Сначала родители пытались проводить ревизию того, что я читаю, потом махнули рукой, решив, что пусть лучше я узнаю о некоторых сторонах жизни из книг, чем в подворотне. Хотя вскоре нашлось очень простое решение, позволявшее не подпускать меня к некоторым книгам раньше времени. Книжного шкафа у нас не было, зато папа с дедушкой купили обычные полки, поставили их одна на другую, прибили к стене и получился самодельный стеллаж. На нижние полки поместили детские книги, чуть выше стояли Конан Дойль, Майн Рид и Вальтер Скотт. Под самым потолком падшему ангелу, которого так и не удалось отмыть от настойки из черноплодной рябины, доверили охранять от моих посягательств Куприна, Мопассана, Бальзака и Бунина. Такой вот родительский контроль прошлого века. Никто не делал зарубки на двери, чтобы измерить мой рост, – и так было все понятно: раз дотянулся до новой полки – значит, прибавил двадцать пять сантиметров. Так и говорили: вытянулся за лето на полполки. На то, что я мог подставить стул, закрывали глаза, впрочем, высокой стремянки, позволяющей дотянуться до Мопассана, в доме не было. Пришлось ждать, пока подрасту, потому что высокорослый Гришка читать не любил, и для его целей, которыми он не делился даже со мной, вполне хватало атласа по анатомии или наглядного пособия по акушерству и гинекологии.

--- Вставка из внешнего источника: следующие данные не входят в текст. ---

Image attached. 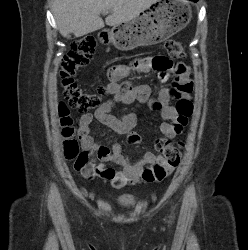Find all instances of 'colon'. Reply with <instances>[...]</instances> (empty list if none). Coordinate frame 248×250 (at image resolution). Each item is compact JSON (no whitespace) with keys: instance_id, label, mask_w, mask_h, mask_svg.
<instances>
[{"instance_id":"obj_1","label":"colon","mask_w":248,"mask_h":250,"mask_svg":"<svg viewBox=\"0 0 248 250\" xmlns=\"http://www.w3.org/2000/svg\"><path fill=\"white\" fill-rule=\"evenodd\" d=\"M95 48L96 40L93 37H82L72 43L69 52L63 57L59 77L65 102L61 104L59 114L65 158L68 161H74L79 168L97 171L98 169L89 161V152L80 150L78 141L75 138L74 118L70 115V108L88 112L96 110L101 105L106 82H101V85L95 91H89L80 86L74 79V76L89 64ZM163 48L172 59L185 56L184 46L180 41L167 40L164 42ZM172 96L177 98L176 92L173 91ZM187 111L190 114L191 110L187 109ZM137 136L139 137V135ZM155 146L162 155L163 164L146 168L143 174L146 179L152 181L163 179L169 168L174 169L179 165L182 143L175 145L170 139H159Z\"/></svg>"}]
</instances>
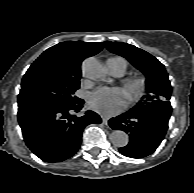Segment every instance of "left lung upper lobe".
Masks as SVG:
<instances>
[{"label": "left lung upper lobe", "instance_id": "left-lung-upper-lobe-1", "mask_svg": "<svg viewBox=\"0 0 194 193\" xmlns=\"http://www.w3.org/2000/svg\"><path fill=\"white\" fill-rule=\"evenodd\" d=\"M106 48L127 58L146 75V94L134 108H140L161 101H169L171 85L165 67L154 56L134 45L120 42H104Z\"/></svg>", "mask_w": 194, "mask_h": 193}]
</instances>
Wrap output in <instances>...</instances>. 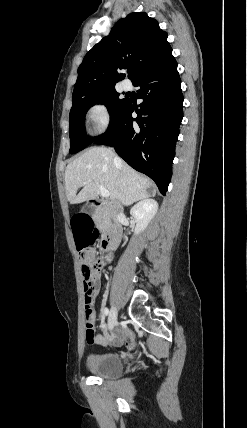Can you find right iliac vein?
<instances>
[{
	"mask_svg": "<svg viewBox=\"0 0 247 428\" xmlns=\"http://www.w3.org/2000/svg\"><path fill=\"white\" fill-rule=\"evenodd\" d=\"M117 315V309L115 307H112L108 318L109 329H113V327L117 324Z\"/></svg>",
	"mask_w": 247,
	"mask_h": 428,
	"instance_id": "obj_1",
	"label": "right iliac vein"
}]
</instances>
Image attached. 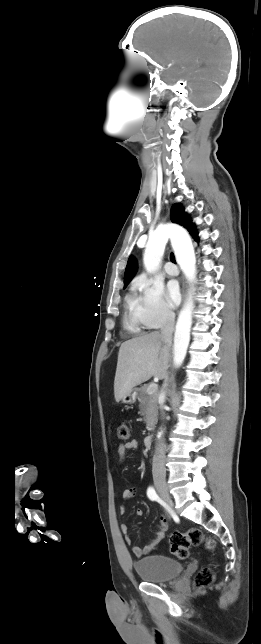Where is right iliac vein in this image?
<instances>
[{
    "label": "right iliac vein",
    "instance_id": "63e3f726",
    "mask_svg": "<svg viewBox=\"0 0 261 644\" xmlns=\"http://www.w3.org/2000/svg\"><path fill=\"white\" fill-rule=\"evenodd\" d=\"M154 484H155V487H156V489H157V491H158L159 495L161 496V498H162V499H163V500H164V501H165V502H166L170 507H173V502H172L171 497H170V495H169V493H168V488H167V484H166V481H165L164 476H162V475H155V476H154Z\"/></svg>",
    "mask_w": 261,
    "mask_h": 644
}]
</instances>
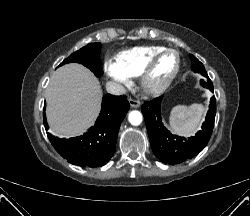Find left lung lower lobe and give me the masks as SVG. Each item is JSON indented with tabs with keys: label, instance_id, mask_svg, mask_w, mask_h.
Listing matches in <instances>:
<instances>
[{
	"label": "left lung lower lobe",
	"instance_id": "obj_1",
	"mask_svg": "<svg viewBox=\"0 0 250 216\" xmlns=\"http://www.w3.org/2000/svg\"><path fill=\"white\" fill-rule=\"evenodd\" d=\"M201 85L213 92V84L200 81ZM162 96L145 102L141 110L145 119L151 148L163 163L177 164L193 158L207 145L214 126L216 100L211 97L210 106L202 130L188 139L171 134L161 120Z\"/></svg>",
	"mask_w": 250,
	"mask_h": 216
}]
</instances>
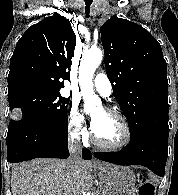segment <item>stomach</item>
<instances>
[{
	"label": "stomach",
	"mask_w": 178,
	"mask_h": 195,
	"mask_svg": "<svg viewBox=\"0 0 178 195\" xmlns=\"http://www.w3.org/2000/svg\"><path fill=\"white\" fill-rule=\"evenodd\" d=\"M101 195H136V175L128 167L108 165L98 169Z\"/></svg>",
	"instance_id": "obj_1"
}]
</instances>
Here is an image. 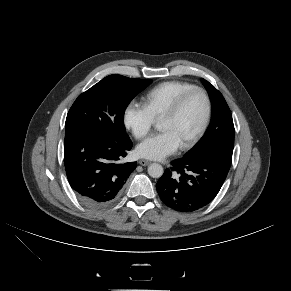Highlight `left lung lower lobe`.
<instances>
[{"label":"left lung lower lobe","instance_id":"1","mask_svg":"<svg viewBox=\"0 0 291 291\" xmlns=\"http://www.w3.org/2000/svg\"><path fill=\"white\" fill-rule=\"evenodd\" d=\"M231 162L232 152L223 149L174 160L157 182V192L163 203L176 211H196L216 197Z\"/></svg>","mask_w":291,"mask_h":291}]
</instances>
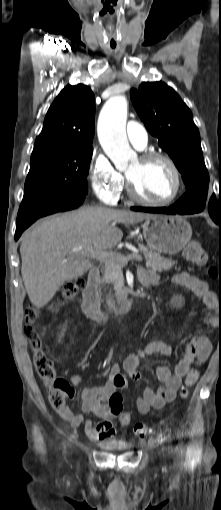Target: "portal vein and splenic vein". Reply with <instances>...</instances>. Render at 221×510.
Segmentation results:
<instances>
[{"mask_svg": "<svg viewBox=\"0 0 221 510\" xmlns=\"http://www.w3.org/2000/svg\"><path fill=\"white\" fill-rule=\"evenodd\" d=\"M80 250H82L81 247L72 249L71 252H76V251H80ZM85 255L88 258L97 259L100 262H103L105 264H109L114 259H119L123 263H127L130 260L142 261V257L138 254H130V255L124 256V255H117L116 253H113V252L94 250L91 248L88 249V251L85 253Z\"/></svg>", "mask_w": 221, "mask_h": 510, "instance_id": "portal-vein-and-splenic-vein-1", "label": "portal vein and splenic vein"}]
</instances>
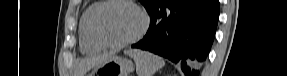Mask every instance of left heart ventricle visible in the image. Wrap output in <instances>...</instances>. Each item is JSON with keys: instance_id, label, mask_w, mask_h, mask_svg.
Instances as JSON below:
<instances>
[{"instance_id": "left-heart-ventricle-1", "label": "left heart ventricle", "mask_w": 287, "mask_h": 76, "mask_svg": "<svg viewBox=\"0 0 287 76\" xmlns=\"http://www.w3.org/2000/svg\"><path fill=\"white\" fill-rule=\"evenodd\" d=\"M142 25L139 12L125 3L106 7L98 17L97 30L108 41H121L134 36Z\"/></svg>"}]
</instances>
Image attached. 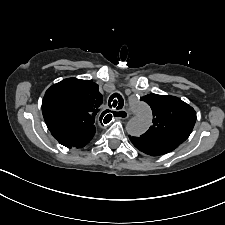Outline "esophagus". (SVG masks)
Wrapping results in <instances>:
<instances>
[{
    "instance_id": "esophagus-1",
    "label": "esophagus",
    "mask_w": 225,
    "mask_h": 225,
    "mask_svg": "<svg viewBox=\"0 0 225 225\" xmlns=\"http://www.w3.org/2000/svg\"><path fill=\"white\" fill-rule=\"evenodd\" d=\"M129 117V112L126 109L123 110H119L116 112V117L115 118H119V119H127Z\"/></svg>"
}]
</instances>
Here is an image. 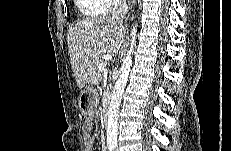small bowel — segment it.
Segmentation results:
<instances>
[{
  "mask_svg": "<svg viewBox=\"0 0 231 151\" xmlns=\"http://www.w3.org/2000/svg\"><path fill=\"white\" fill-rule=\"evenodd\" d=\"M85 151L94 150V139L92 135V119L88 118L83 124Z\"/></svg>",
  "mask_w": 231,
  "mask_h": 151,
  "instance_id": "obj_1",
  "label": "small bowel"
}]
</instances>
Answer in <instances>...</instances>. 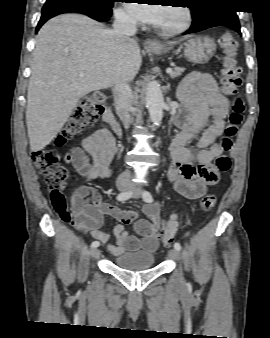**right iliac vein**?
Wrapping results in <instances>:
<instances>
[{"instance_id":"right-iliac-vein-1","label":"right iliac vein","mask_w":270,"mask_h":338,"mask_svg":"<svg viewBox=\"0 0 270 338\" xmlns=\"http://www.w3.org/2000/svg\"><path fill=\"white\" fill-rule=\"evenodd\" d=\"M117 188H118V190L119 191H121V192H126V191H128V190H130V185H128V184H118L117 185ZM99 249H97V248H94V249H92V251H91V257L93 258V259H96L98 256H99Z\"/></svg>"}]
</instances>
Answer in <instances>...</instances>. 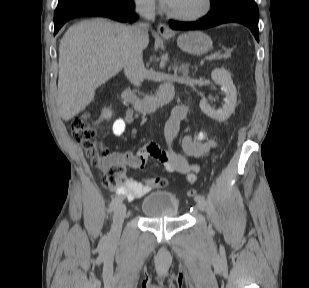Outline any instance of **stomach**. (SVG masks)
I'll return each mask as SVG.
<instances>
[{
	"instance_id": "obj_1",
	"label": "stomach",
	"mask_w": 309,
	"mask_h": 288,
	"mask_svg": "<svg viewBox=\"0 0 309 288\" xmlns=\"http://www.w3.org/2000/svg\"><path fill=\"white\" fill-rule=\"evenodd\" d=\"M169 39V36H163ZM178 47L191 54H204L212 48V41L209 36L200 31H191L180 35L177 39Z\"/></svg>"
}]
</instances>
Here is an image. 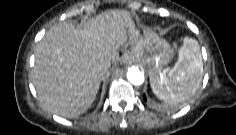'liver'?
Returning <instances> with one entry per match:
<instances>
[{"mask_svg":"<svg viewBox=\"0 0 236 135\" xmlns=\"http://www.w3.org/2000/svg\"><path fill=\"white\" fill-rule=\"evenodd\" d=\"M140 32L124 10H110L85 25L63 22L53 26L35 49L32 83L48 111L63 117L84 113L94 102L109 63L120 60L118 50L138 51Z\"/></svg>","mask_w":236,"mask_h":135,"instance_id":"obj_1","label":"liver"}]
</instances>
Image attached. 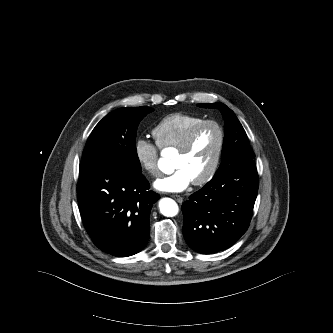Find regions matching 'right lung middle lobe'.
<instances>
[{
  "instance_id": "obj_1",
  "label": "right lung middle lobe",
  "mask_w": 333,
  "mask_h": 333,
  "mask_svg": "<svg viewBox=\"0 0 333 333\" xmlns=\"http://www.w3.org/2000/svg\"><path fill=\"white\" fill-rule=\"evenodd\" d=\"M153 109L147 106L119 108L106 115L93 129L81 164H119L141 172L136 151V131L140 121Z\"/></svg>"
}]
</instances>
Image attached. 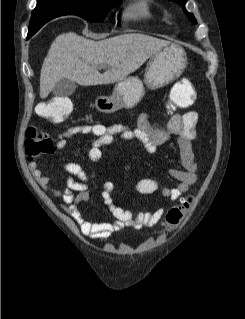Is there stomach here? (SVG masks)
Instances as JSON below:
<instances>
[{
    "label": "stomach",
    "instance_id": "0dacf381",
    "mask_svg": "<svg viewBox=\"0 0 245 319\" xmlns=\"http://www.w3.org/2000/svg\"><path fill=\"white\" fill-rule=\"evenodd\" d=\"M187 65L182 47L170 44L154 53L146 67L144 80L136 76L118 81L111 96H100L95 101L99 112L110 114L122 108H134L144 97L145 87L155 90L177 79Z\"/></svg>",
    "mask_w": 245,
    "mask_h": 319
}]
</instances>
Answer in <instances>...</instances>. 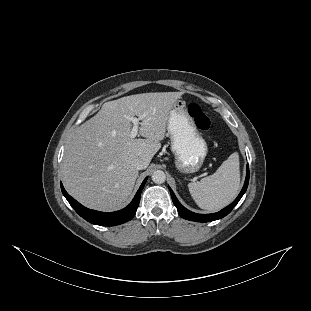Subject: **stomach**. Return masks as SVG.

Многие книги из родительской библиотеки мне сохранить не удалось, а вот оранжевый шеститомник Майн Рида до сих пор стоит на полке. Много лет спустя, став взрослым, я как-то открыл шестой том, где «Всадник без головы», и нашел написанный маминым почерком рецепт быстрого и эффективного избавления от блох. С безголовым всадником и блохами связана целая история.

* * *

Началось все с того, что однажды я покрылся сыпью.

Обычно на мои ссадины и царапины внимания обращали мало. Я и сам был порезоустойчивый и по пустякам домой не бегал, прекрасно зная, что царапины достаточно залепить подорожником, а укусы насекомых смазать слюной. Только однажды потребовалась помощь: тугая дверь подъезда ударила меня по лицу, сломав нос и выбив несколько зубов – к счастью, молочных. Маму чуть инфаркт не хватил, когда она увидела мое залитое кровью лицо. Нос, кстати, так кривоватый и остался. А в прочих случаях все обычно заживало как на собаке.

Но в тот раз с волдырями все испугались не на шутку. Сначала мама обратила внимание на мои ноги, а когда раздела, то ахнула. Мой зад и ляжки были покрыты многочисленными прыщами, которые к тому же нещадно чесались. Я, естественно, все раздирал в кровь, от этого волдыри сочились и нарывали.

Неделю вся семья говорила исключительно о цвете и размере прыщей. А дедушка, как истинный военный, даже набросал топографическую карту и обозначил объекты на местности. Каждый вечер на столе расстилалась чистая обеденная скатерть, меня клали на живот и рассматривали под лупой мою прыщеносную задницу. Деда Миша тщательно сверялся со схемой, вносил изменения с зашифрованными комментариями. А поскольку прыщи в боевых документах Советский армии не учитывались, то он по старой привычке применял условные обозначения бронетехники: незрелые прыщи помечались как танки, самый спелый, готовый лопнуть, с уважением назывался «танк командира батальона», а уже прорвавшийся и сочившийся – «огнеметный танк». Если на прыщ накладывали мазь, то он наносился на карту моей попы как «боевая точка с комплексом противотанковых средств». Что пометил дедушка знаком БМП с минным тралом, он и сам не помнил, но на всякий случай не удалял. Через неделю по его схеме можно было проводить занятия по военной подготовке.

Наконец маме эти ежевечерние игры в войну надоели, и при поддержке бабушки меня повели к известному профессору дерматологу (или к «дерьмотологу», как уточнил дедушка). Записаться на прием маме удалось через знакомых.